PROBLEM DETAILS:
Please transcribe exactly, and only, the lines of the data below between the line holding "can have serious" and the line holding "men, so it’s no surprise that women are also", inclusive.

DATA FOR PROCESSING:
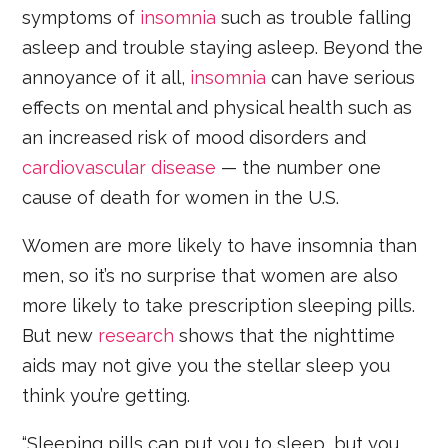
symptoms of
insomnia
such as trouble falling
asleep and trouble staying asleep. Beyond the
annoyance of it all,
insomnia
can have serious
effects on mental and physical health such as
an increased risk of mood disorders and
cardiovascular disease
— the number one
cause of death for women in the U.S.
Women are more likely to have insomnia than
men, so it’s no surprise that women are also
more likely to take prescription sleeping pills.
But new
research
shows that the nighttime
aids may not give you the stellar sleep you
think you’re getting.
“Sleeping pills can put you to sleep, but you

TASK ANSWER:
can have serious
effects on mental and physical health such as
an increased risk of mood disorders and
cardiovascular disease
— the number one
cause of death for women in the U.S.
Women are more likely to have insomnia than
men, so it’s no surprise that women are also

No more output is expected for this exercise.